Skip to content

Nullability

Parquet supports to configure not null columns in the schema. Carpet, writing the schema, respects Java primitives' nullability:

This record:

record MyRecord(long id, String name, int size, double value){ }

generates this schema with primitive types as required:

message MyRecord {
  required int64 id;
  optional binary name (STRING);
  required int32 size;
  required double value;
}

while this record:

record MyRecord(Long id, String name, Integer size, Double value) { }

generates this schema with all numeric values as optional:

message MyRecord {
  optional int64 id;
  optional binary name (STRING);
  optional int32 size;
  optional double value;
}

String, List or Map types are objects and can be nullable. To generate a schema where an object reference field is created as required you must annotate the field with @NotNull annotation.
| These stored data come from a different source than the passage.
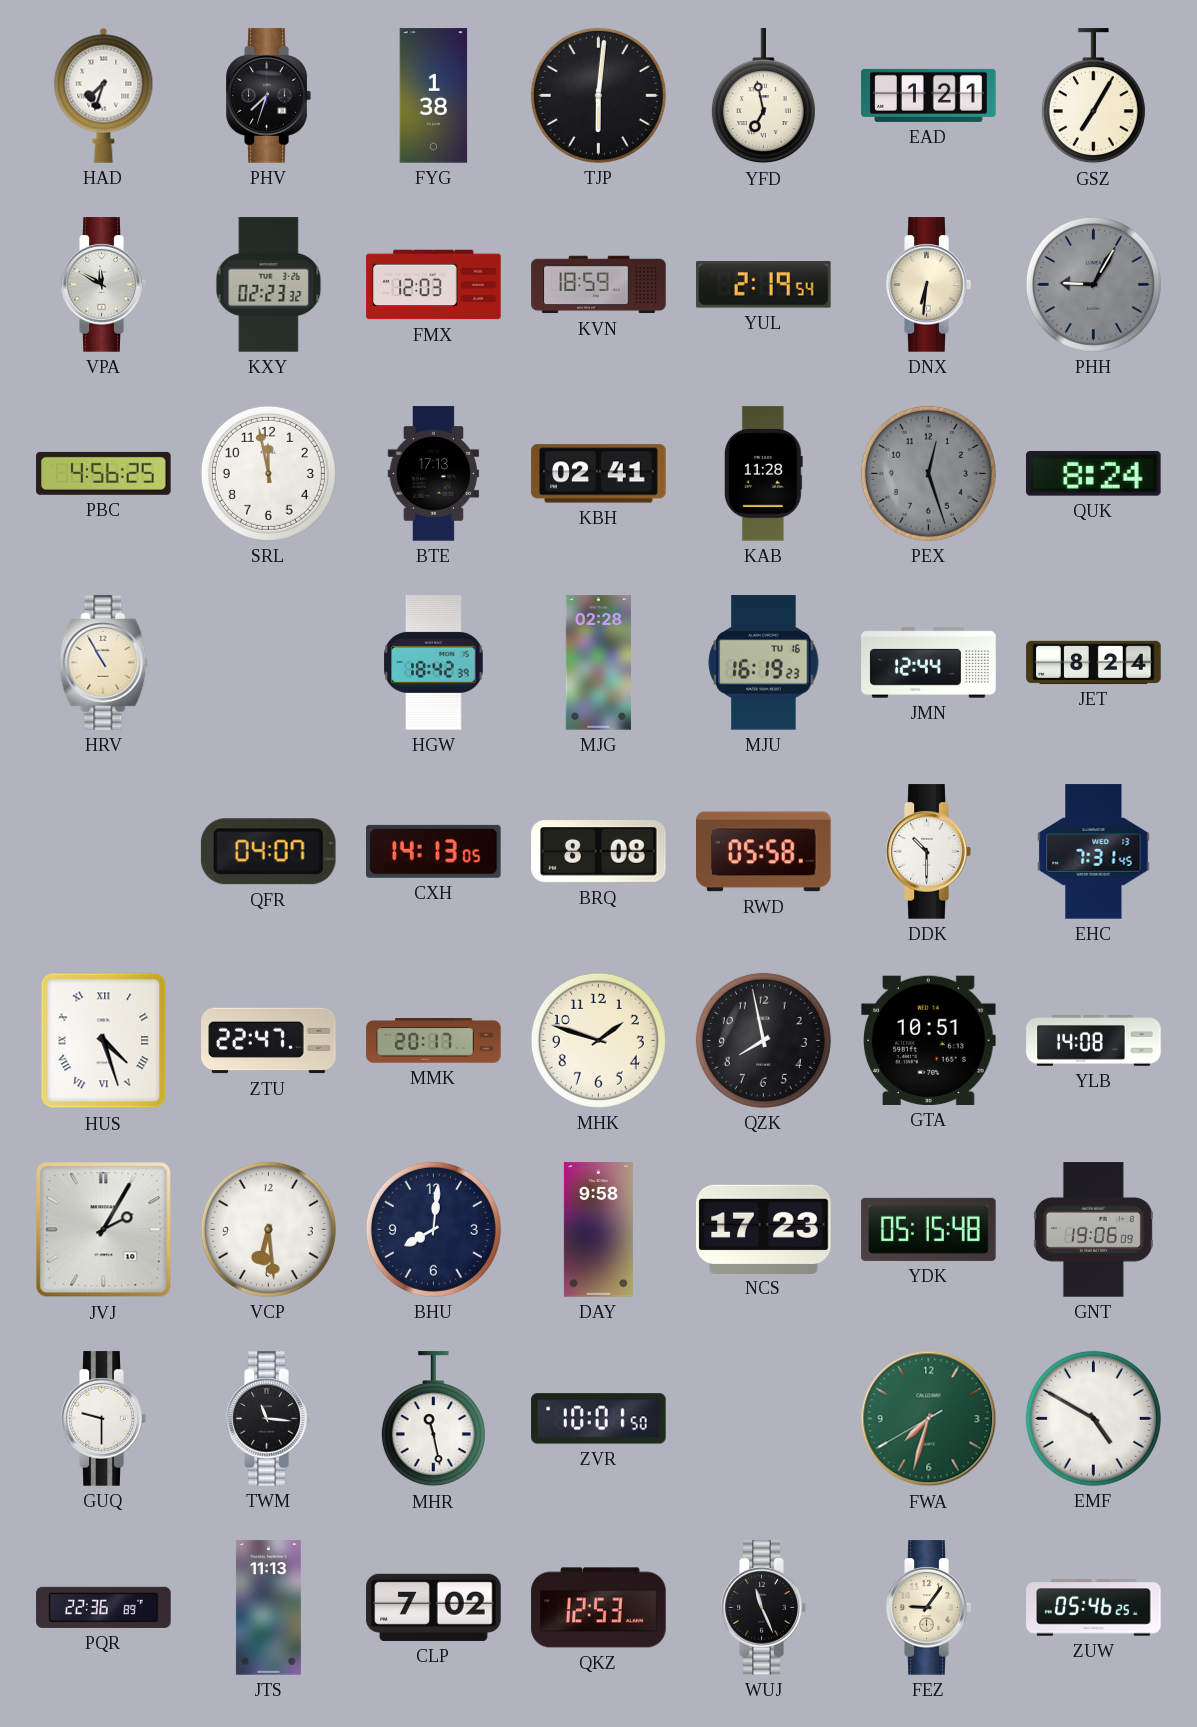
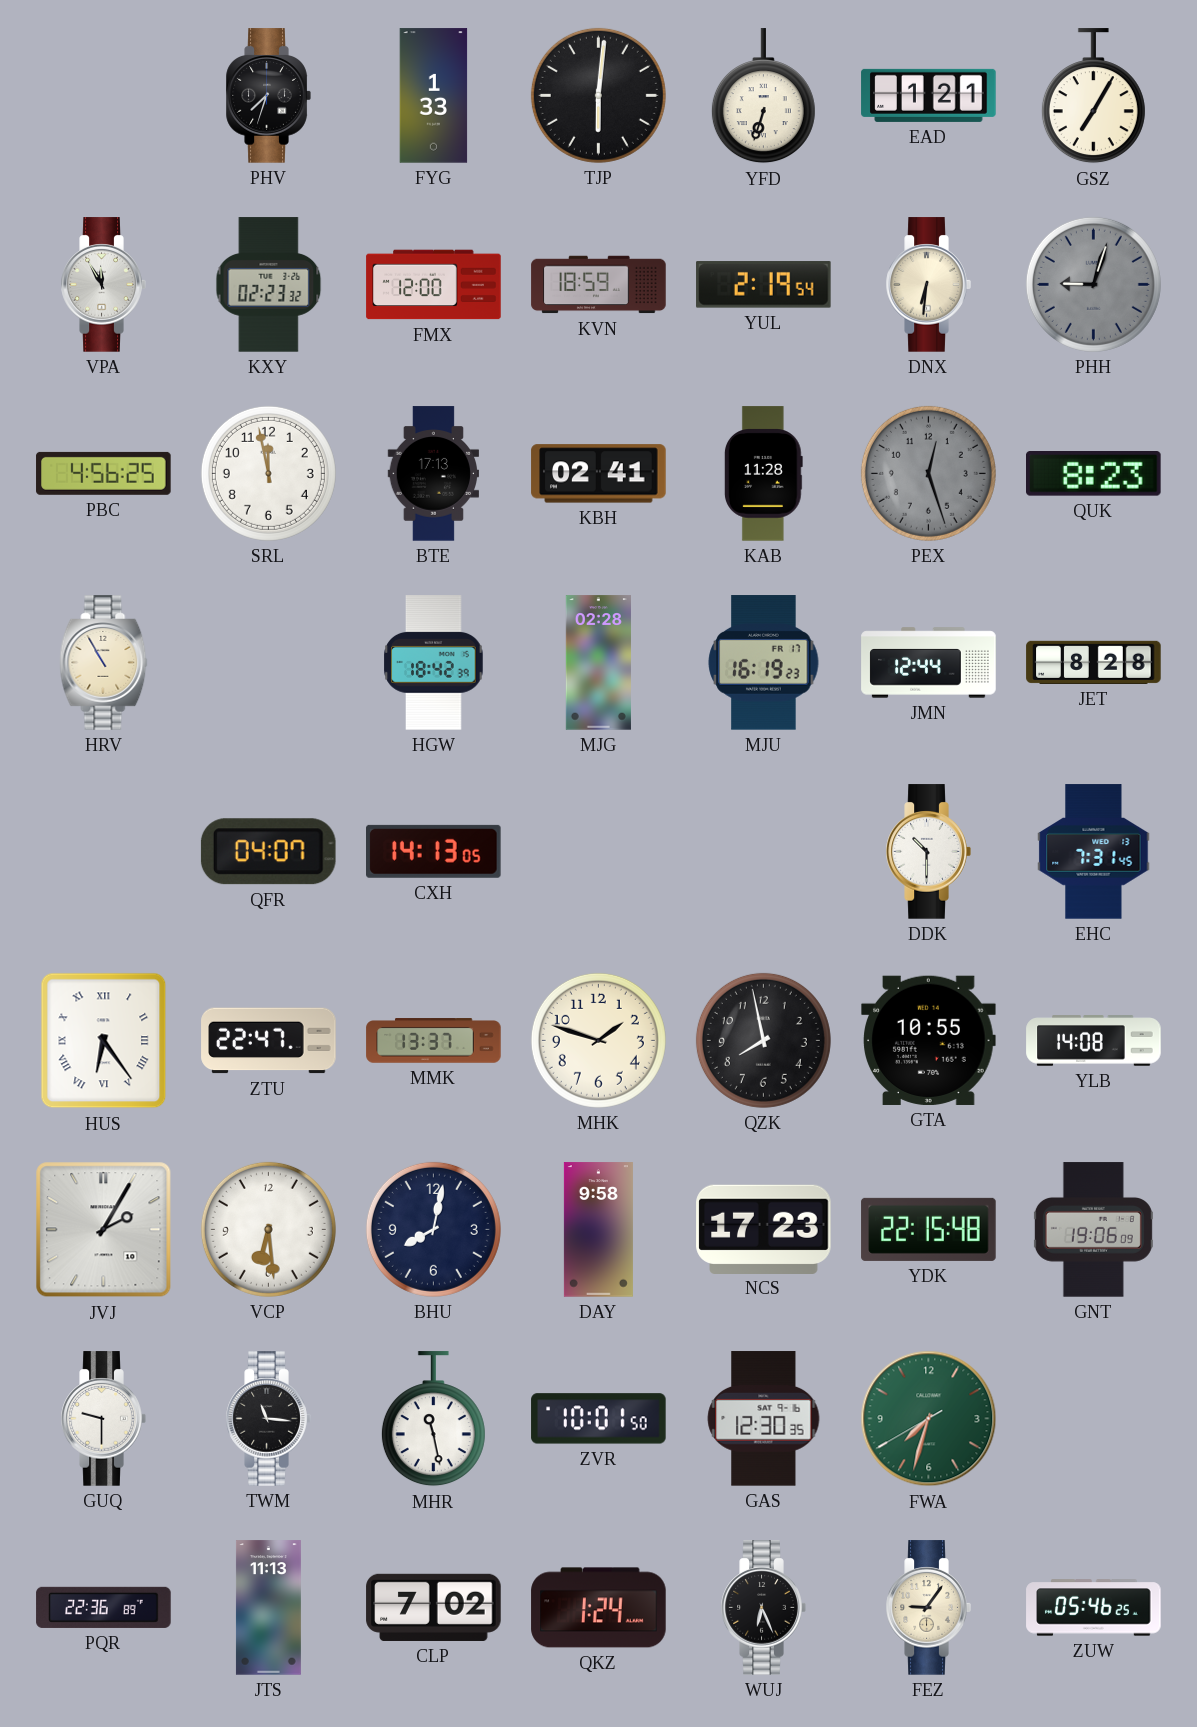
HAD: 7:33 -> none
FYG: 1:38 -> 1:33
YFD: 6:58 -> 6:33
VPA: 11:50 -> 11:55
FMX: 12:03 -> 12:00
PHH: 9:05 -> 9:03
QUK: 8:24 -> 8:23
MJU date: TU 16 -> FR 17
JET: 8:24 -> 8:28
BRQ: 8:08 -> none
RWD: 05:58 -> none
HUS: 4:27 -> 6:24
MMK: 20:17 -> 13:37
GTA: 10:51 -> 10:55
BHU: 8:01 -> 8:02
YDK: 05:15 -> 22:15
GAS: none -> 12:30
EMF: 4:50 -> none
QKZ: 12:53 -> 1:24
WUJ: 11:26 -> 6:26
record MyRecord(@NotNull String id, @NotNull String name, @NotNull Address address){ }

generates this schema:

message MyRecord {
  required binary id (STRING);
  required binary name (STRING);
  required group address {
    optional binary street (STRING);
    optional binary zip (STRING);
    optional binary city (STRING);
  }
}

The @NotNull annotation is not part of the Java standard library and Carpet provides one implementation. You can use any library that provides this type of annotation, such as javax.validation.constraints.NotNull or jakarta.annotation.Nonnull. Carpet inspects fields annotation looking by the name of the annotation not the complete type.